Ia menoleh dan menghentikan langkah. Kaisar?
Pandangannya yang dingin bertemu dengan mata Kaisar. Ada seorang lagi, yang bahkan Tami tak begitu ingat namanya sedang duduk menatapnya. Tersenyum dengan kegugupan yang entah karena apa.
Di ambang pintu, dalam pandangan gelisah Runi, Kaisar–yang jadi ikut gelisah–mendekati Tami dan berkata–yang bersamaan dengan itu jantung Runi jumpalitan.
"Tam, Runi salam. Dia suka kamu."
Tami terkesiap.
Angin mendung Cirus berhembus menembus ambang pintu menuju kelas itu. Membawa suasana kelam yang pekat. Sekilas ekor mata Tami mengikuti arah telunjuk Kaisar yang mengarah pada cowok yang sedang duduk menunggu dengan gugup tapi tetap memaksakan diri untuk tetap tersenyum itu. Kedua mata mereka bertemu.

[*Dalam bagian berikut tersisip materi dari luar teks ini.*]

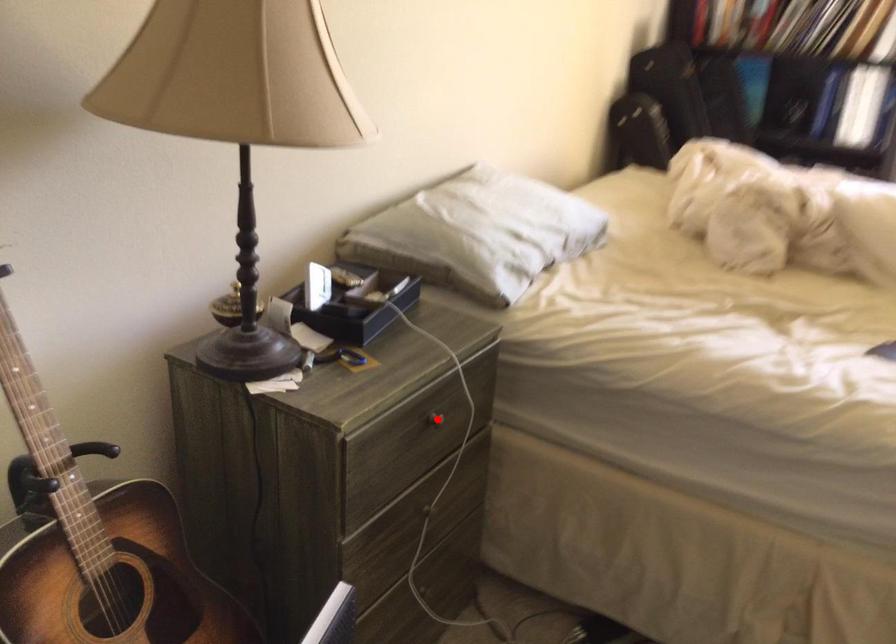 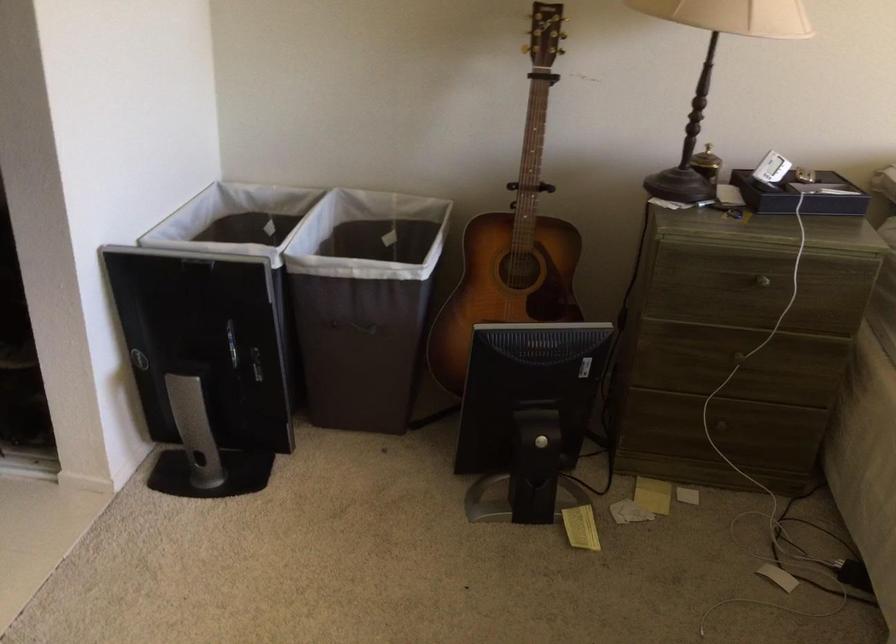 Question: A red point is marked in image1. In image2, is the corresponding 3D point closer to the camera or farther? Reply with the corresponding letter.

Tami tak mengucapkan sepatah katapun. Ia masih dengan pandangan dinginnya, kemudian, sedetik, dua detik berlalu, ia pergi meninggalkan dua cowok itu dengan wajah pucat dan tatapan seolah sedang berkata 'enyah saja kau!'
Sayup-sayup Tami masih bisa mendengar Kaisar berkata,
"Tuhkan, dia marah..."
***
AN. Maaf begitu singkat. Sesingkat sikap Tami pada Runi.